Hello, sir!

I'd like to know how to report this sentence "Did you go to school?", mother said.

Is it OK to say:

Mother asked if I had gone to school.

Or, 

Mother asked if I had been to school.

Original Post

Considering your examples, you could say both. In this case, both verbs have a close meaning.

If you want to be more specific about the action you're describing, you should follow the same verb which was used to ask you, but you don't necessarily need to use the same verb to provide an answer.

Last edited by Rodrigo_Berne

Hi, Abdul Rahman and welcome to the G.E,

Abdul Rahman posted:

Hello, sir!

I'd like to know how to report this sentence "Did you go to school?", mother said.

Is it OK to say:

Mother asked if I had gone to school.

Or, 

Mother asked if I had been to school.

The first answer with 'had gone' is the better one here because it reflects the usage of 'go' in your question. Generally speaking, in reported speech, the basic forms of 'had gone' could be: 'went, has/have gone or had gone'. The basic forms of 'had been' are: 'has/have been, were/was or had been'. 

BTW, some people would argue that 'had been' is the better answer because it refers to going and returning, but this is not the case here. Here, we backshift the verb that is found in the direct speech and -of course- 'go' is completely different from 'be'. 

 

Last edited by ahmed_btm
Abdul Rahman posted:

I really needed the editors' answer not just  the non-native members'.

Hi, Abdul,

I endorse Ahmed's answer. Sometimes non-native members' replies help, especially if provided by experienced teachers like Ahmed. Actually, I am a non-native teacher and translator myself.

Abdul Rahman posted:

Anyway, I know that we can use "went" or "had gone"

"went" would be wrong, and would only be accepted in the reported version of this question:

- Do you go to school?

Last edited by Gustavo, Contributor

Hello, sir.

I really appreciate every help from anyone. However, I resorted to this site for its "native" experts.

We resort to this site as a trustworthy one as we, second language learners, may argue about some kind of a rule.

* Concerning the use of "had gone", not "went", I learnt that the past simple tense can be changed into past perfect or it can be kept unchanged.

Thanks, all

Abdul Rahman posted:

I really appreciate every help from anyone. However, I resorted to this site for its "native" experts.

We resort to this site as a trustworthy one as we, second language learners, may argue about some kind of a rule.

Hello, Abdul Rahman. You are welcome here at the Grammar Exchange, but please be respectful of any responses you receive. Please do not object to an answer if you suspect that it has been given by a nonnative speaker of English, especially if it has come from an official contributor at this site, such as Gustavo.

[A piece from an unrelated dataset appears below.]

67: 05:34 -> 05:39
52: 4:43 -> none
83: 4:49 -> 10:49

This forum is moderated (by me, a native speaker of English) and answers are inspected for accuracy by native speakers. When an answer has been given that is grammatically inaccurate, or which is grammatically accurate but does not conform to native usage, then it will (almost without exception) be corrected.

Gustavo, Contributor posted:

Abdul Rahman posted:

Anyway, I know that we can use "went" or "had gone"

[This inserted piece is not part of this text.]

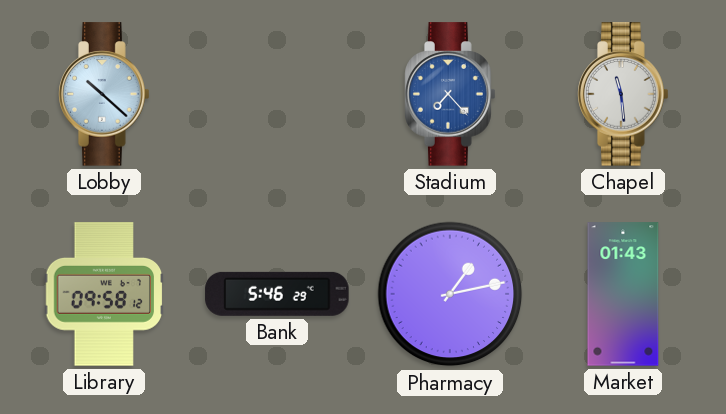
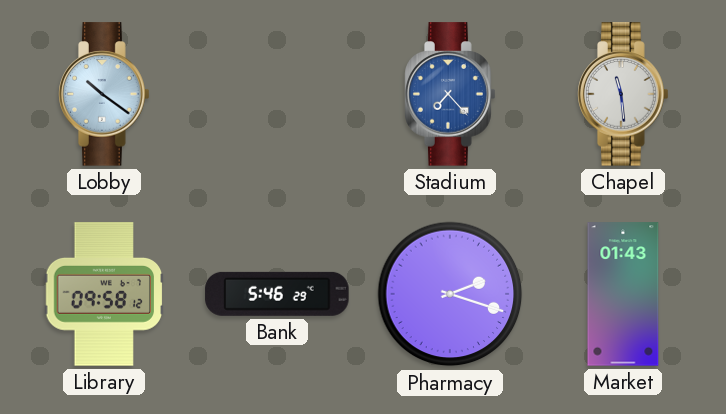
Lobby: 10:22 -> 10:21
Pharmacy: 1:13 -> 2:18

"went" would be wrong, and would only be accepted in the reported version of this question:

- Do you go to school?

Gustavo is right that "went" would be wrong—for the reason he has given.

Abdul Rahman posted:
* Concerning the use of "had gone", not "went", I learnt that the past simple tense can be changed into past perfect or it can be kept unchanged.

What you learned was incomplete. With stative verbs or with verb phrases that can be understood to express habits, the use of the simple past instead of the "backshifted" past-perfect form is not always a viable choice.

There would need to be a past-time adverbial in this case: "Mother asked if I went to school today/yesterday" would be OK, because it would then be clear that she was asking about a single completed event of going to school.

But "Mother asked if I went to school" will naturally be understood as equivalent to "Mother asked, 'Do you go to school?," just as "Mother asked if I was ill" would be understood as relating to "Mother asked, "Are you ill?"

Last edited by David, Moderator

Thanks a lot, sir.

I'm really sorry but I didn't mean to offend Mr. Gustavo or anyone at all. 

I was just trying to point out why I resorted to your site., maybe I was unable to convey it in a proper, right way. 

My reply, the first one, meant that I really needed your answer, not a second language learner like me or Mr. Ahmed. We, learners, have some argument concerning some rule and the only way is to come here for your final, trusted answer. 

I didn't object to Mr. Gustavo's reply at all. 

I hope I could clear it up, sir. 

Last edited by Abdul Rahman
Abdul Rahman posted:
I hope I could clear it up, sir. 

Thank you, Abdul. Just be careful when you feel tempted to think of all nonnative speakers of English as "learners." You may not realize this, but some of the greatest users of the English language have been nonnative speakers. I think in particular of novelists like Joseph Conrad and Vladimir Nabokov, writers from whom most native speakers could have taken lessons.